The Howard League for Penal Reform has responded to a joint inspection report on Rainsbrook secure training centre in Warwickshire, published on 27 November 2018.
The report – produced jointly by Ofsted, the Care Quality Commission and Her Majesty’s Inspectorate of Prisons – reveals the findings from an inspection conducted in October. For the safety of young people, the care of young people, and the health of young people, the establishment was rated as 'requires improvement'.
MTCnovo took over the running of the jail, which holds children, from G4S in May 2016.
Frances Crook, Chief Executive of the Howard League for Penal Reform, said: “Children should only be placed in settings where they are safe and where they can flourish. Once again, inspectors have found that Rainsbrook fails this test.
“The safety of children should never arise as a question; it should be a given.

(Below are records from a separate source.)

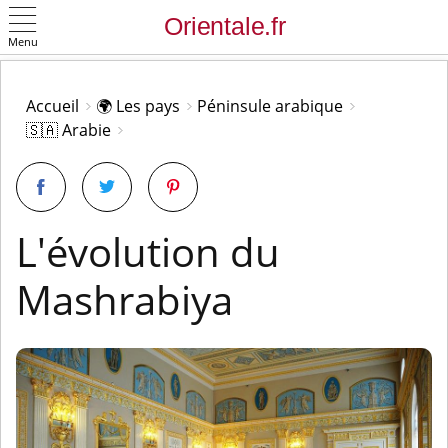
Menu
OK
Accueil
🌍 Les pays
Péninsule arabique
🇸🇦 Arabie
L'évolution du
Mashrabiya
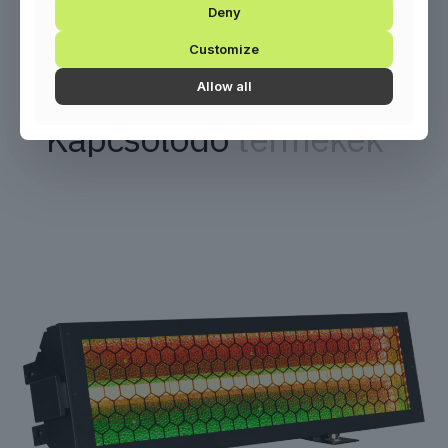
Deny
Customize
Allow all
Kapcsolódó
termékek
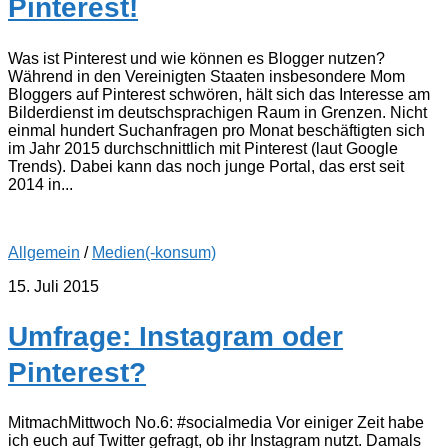
Pinterest!
Was ist Pinterest und wie können es Blogger nutzen?
Während in den Vereinigten Staaten insbesondere Mom
Bloggers auf Pinterest schwören, hält sich das Interesse am
Bilderdienst im deutschsprachigen Raum in Grenzen. Nicht
einmal hundert Suchanfragen pro Monat beschäftigten sich
im Jahr 2015 durchschnittlich mit Pinterest (laut Google
Trends). Dabei kann das noch junge Portal, das erst seit
2014 in...
Allgemein
/
Medien(-konsum)
15. Juli 2015
Umfrage: Instagram oder
Pinterest?
MitmachMittwoch No.6: #socialmedia Vor einiger Zeit habe
ich euch auf Twitter gefragt, ob ihr Instagram nutzt. Damals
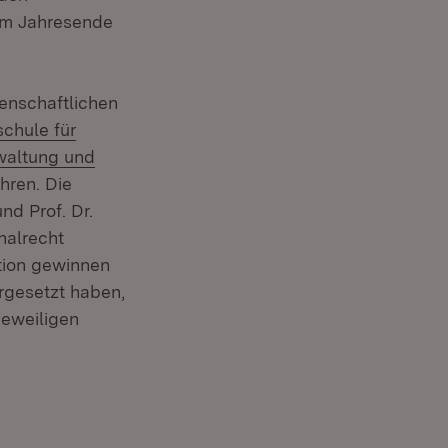
zum Jahresende
enschaftlichen
n:
chule für
waltung und
hren. Die
nd Prof. Dr.
nalrecht
ation gewinnen
ergesetzt haben,
jeweiligen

And yet, more than a year after Her Majesty’s Chief Inspector of Prisons declared that there was not a single jail in the country that was safe for a child, and almost three years after a Panorama investigation exposed abuse in another secure training centre holding children, we continue to see reports such as this.
“It is disgraceful that, after all that has been said and done, the youth courts and the Ministry of Justice are still placing children in institutions where they are not safe.
“The Howard League opposed the creation of secure training centres in the 1990s and warned that children would be damaged and hurt in these institutions. A long line of inspection reports has underlined that this is a failed model of detention. After 30 years of children being mistreated, it is time to put an end to this.”